DATA EXCERPTS START

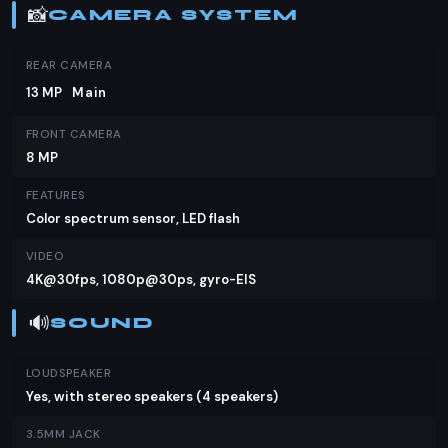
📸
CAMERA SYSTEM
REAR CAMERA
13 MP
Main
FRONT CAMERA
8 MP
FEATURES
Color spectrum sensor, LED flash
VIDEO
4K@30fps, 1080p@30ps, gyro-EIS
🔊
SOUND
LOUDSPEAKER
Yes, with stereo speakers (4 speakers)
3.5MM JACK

DATA EXCERPTS END
DATA EXCERPTS START

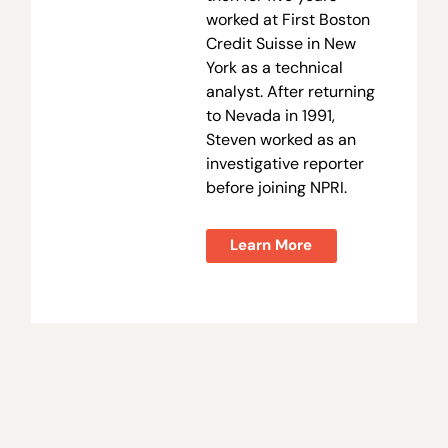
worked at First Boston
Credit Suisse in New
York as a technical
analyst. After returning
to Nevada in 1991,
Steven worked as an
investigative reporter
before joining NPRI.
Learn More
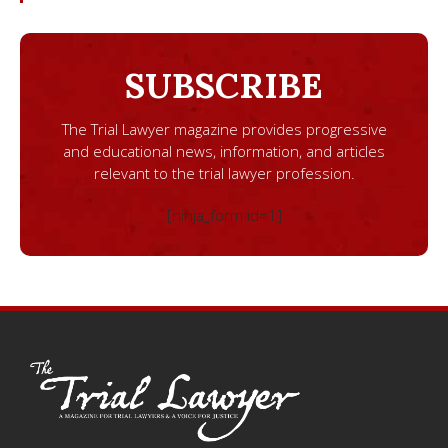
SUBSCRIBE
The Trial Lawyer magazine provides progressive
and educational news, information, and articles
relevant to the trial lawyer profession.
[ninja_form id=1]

DATA EXCERPTS END

_EXERCISE BRIEF_
Find the word "CAMERA" in the entries. Copy each line that holds it.

_EXERCISE RESPONSE_
CAMERA SYSTEM
REAR CAMERA
FRONT CAMERA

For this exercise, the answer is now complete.